Go over the data below line by line, and state how many lines contain the string "that". Give the number only.

---------- Entries supplied

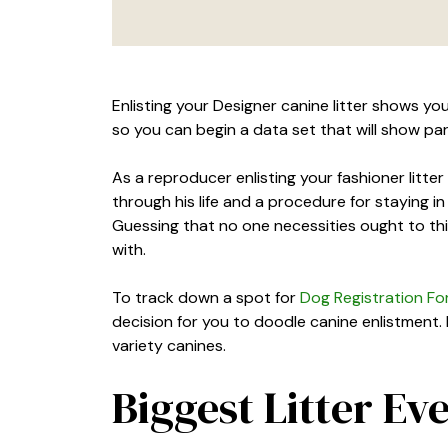
Enlisting your Designer canine litter shows you
so you can begin a data set that will show pa
As a reproducer enlisting your fashioner litte
through his life and a procedure for staying in
Guessing that no one necessities ought to th
with.
To track down a spot for
Dog Registration For
decision for you to doodle canine enlistment.
variety canines.
Biggest Litter Ev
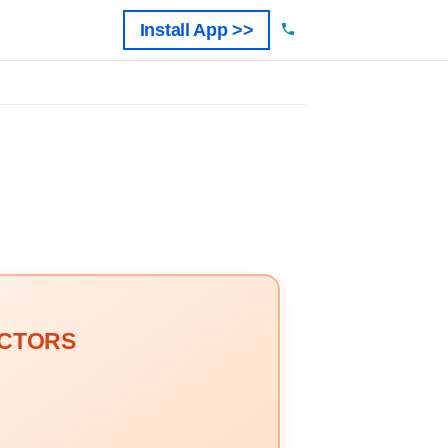
Install App >>
OCTORS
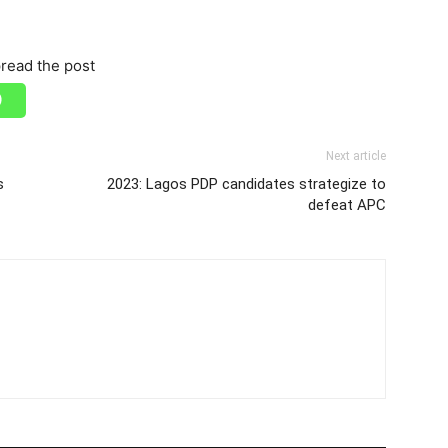
read the post
Next article
s
2023: Lagos PDP candidates strategize to
defeat APC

--------------------

▸ Response to the task:
2